[Saved entries]
<<<<

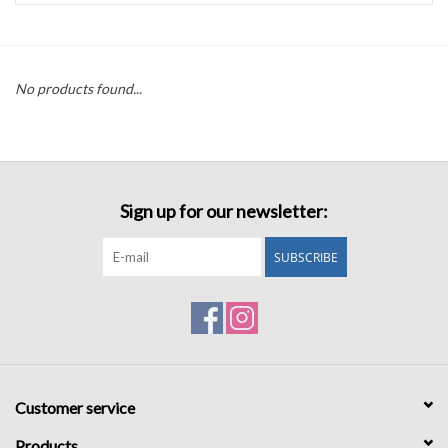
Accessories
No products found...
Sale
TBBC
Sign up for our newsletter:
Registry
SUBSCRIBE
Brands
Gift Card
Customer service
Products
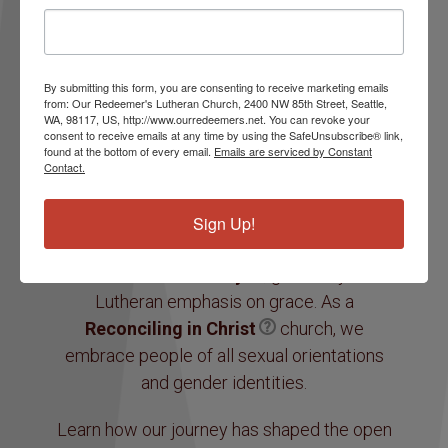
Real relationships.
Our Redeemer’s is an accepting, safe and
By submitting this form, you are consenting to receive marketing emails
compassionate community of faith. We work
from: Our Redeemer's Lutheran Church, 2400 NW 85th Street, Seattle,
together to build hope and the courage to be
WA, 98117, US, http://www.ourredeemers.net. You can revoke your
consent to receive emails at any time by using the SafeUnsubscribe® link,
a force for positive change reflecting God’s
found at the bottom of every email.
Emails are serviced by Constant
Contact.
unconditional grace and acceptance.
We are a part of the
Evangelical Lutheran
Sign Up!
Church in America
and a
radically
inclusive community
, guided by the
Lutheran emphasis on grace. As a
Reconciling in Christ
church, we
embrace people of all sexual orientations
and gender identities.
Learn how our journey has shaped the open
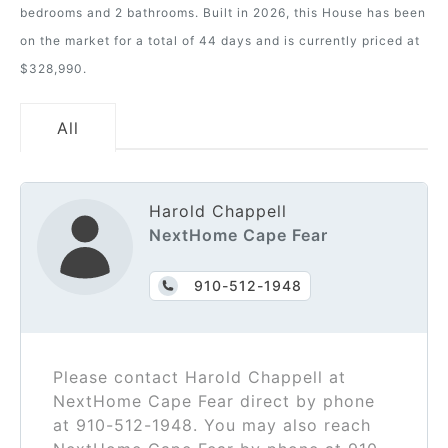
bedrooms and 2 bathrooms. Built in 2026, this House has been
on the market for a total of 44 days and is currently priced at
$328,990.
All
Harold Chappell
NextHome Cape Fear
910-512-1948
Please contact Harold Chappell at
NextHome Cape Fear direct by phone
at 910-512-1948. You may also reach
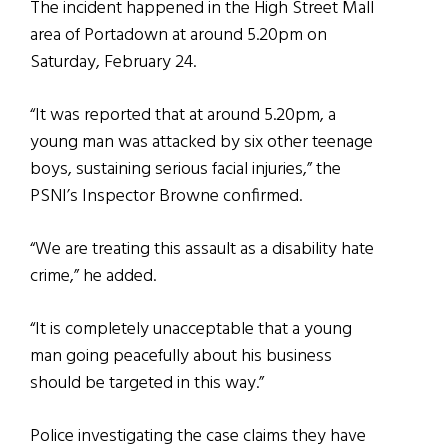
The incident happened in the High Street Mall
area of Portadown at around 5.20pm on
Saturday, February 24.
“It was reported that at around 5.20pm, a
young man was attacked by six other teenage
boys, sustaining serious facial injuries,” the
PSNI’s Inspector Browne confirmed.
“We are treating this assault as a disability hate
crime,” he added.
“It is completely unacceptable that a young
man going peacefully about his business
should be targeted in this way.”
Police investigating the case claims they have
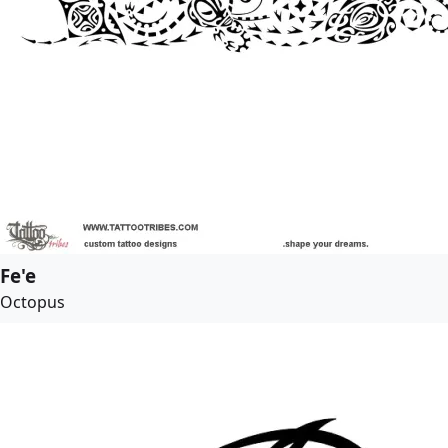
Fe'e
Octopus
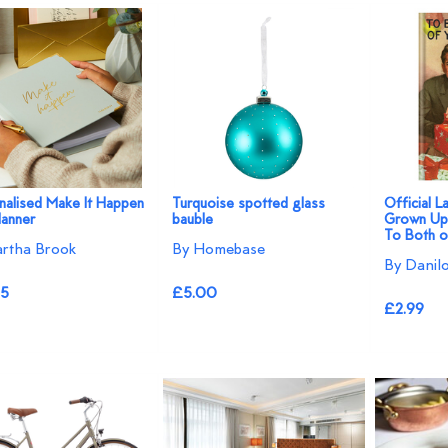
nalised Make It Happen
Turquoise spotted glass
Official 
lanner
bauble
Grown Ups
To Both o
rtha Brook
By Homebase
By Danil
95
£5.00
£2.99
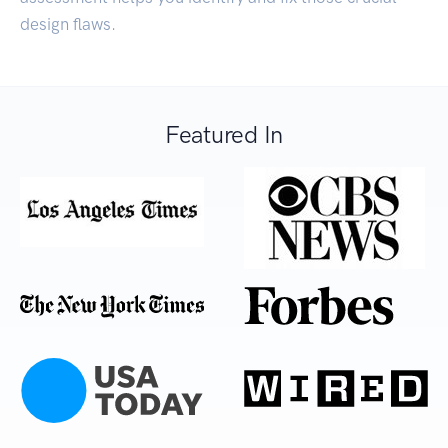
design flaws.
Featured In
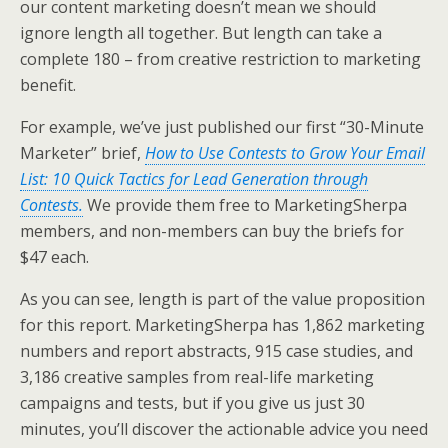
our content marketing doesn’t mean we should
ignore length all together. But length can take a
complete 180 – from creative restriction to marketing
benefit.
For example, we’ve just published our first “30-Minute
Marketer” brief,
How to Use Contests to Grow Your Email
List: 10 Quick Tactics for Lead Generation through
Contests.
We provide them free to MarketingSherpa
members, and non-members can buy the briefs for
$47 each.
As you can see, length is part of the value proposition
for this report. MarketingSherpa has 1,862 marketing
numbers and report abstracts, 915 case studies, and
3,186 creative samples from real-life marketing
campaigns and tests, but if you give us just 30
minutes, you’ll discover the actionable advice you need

>>>>

WHAT YOU NEED TO DO: Here the records must be restated exactly, minus any images.

ANSWER FOR THE TASK:
Accessories
No products found...
Sale
TBBC
Sign up for our newsletter:
Registry
SUBSCRIBE
Brands
Gift Card
Customer service
Products
Real relationships.
Our Redeemer’s is an accepting, safe and
By submitting this form, you are consenting to receive marketing emails
compassionate community of faith. We work
from: Our Redeemer's Lutheran Church, 2400 NW 85th Street, Seattle,
together to build hope and the courage to be
WA, 98117, US, http://www.ourredeemers.net. You can revoke your
consent to receive emails at any time by using the SafeUnsubscribe® link,
a force for positive change reflecting God’s
found at the bottom of every email.
Emails are serviced by Constant
Contact.
unconditional grace and acceptance.
We are a part of the
Evangelical Lutheran
Sign Up!
Church in America
and a
radically
inclusive community
, guided by the
Lutheran emphasis on grace. As a
Reconciling in Christ
church, we
embrace people of all sexual orientations
and gender identities.
Learn how our journey has shaped the open
bedrooms and 2 bathrooms. Built in 2026, this House has been
on the market for a total of 44 days and is currently priced at
$328,990.
All
Harold Chappell
NextHome Cape Fear
910-512-1948
Please contact Harold Chappell at
NextHome Cape Fear direct by phone
at 910-512-1948. You may also reach
The incident happened in the High Street Mall
area of Portadown at around 5.20pm on
Saturday, February 24.
“It was reported that at around 5.20pm, a
young man was attacked by six other teenage
boys, sustaining serious facial injuries,” the
PSNI’s Inspector Browne confirmed.
“We are treating this assault as a disability hate
crime,” he added.
“It is completely unacceptable that a young
man going peacefully about his business
should be targeted in this way.”
Police investigating the case claims they have
Fe'e
Octopus
nalised Make It Happen
Turquoise spotted glass
Official 
lanner
bauble
Grown Ups
To Both o
rtha Brook
By Homebase
By Danil
95
£5.00
£2.99
design flaws.
Featured In
our content marketing doesn’t mean we should
ignore length all together. But length can take a
complete 180 – from creative restriction to marketing
benefit.
For example, we’ve just published our first “30-Minute
Marketer” brief,
How to Use Contests to Grow Your Email
List: 10 Quick Tactics for Lead Generation through
Contests.
We provide them free to MarketingSherpa
members, and non-members can buy the briefs for
$47 each.
As you can see, length is part of the value proposition
for this report. MarketingSherpa has 1,862 marketing
numbers and report abstracts, 915 case studies, and
3,186 creative samples from real-life marketing
campaigns and tests, but if you give us just 30
minutes, you’ll discover the actionable advice you need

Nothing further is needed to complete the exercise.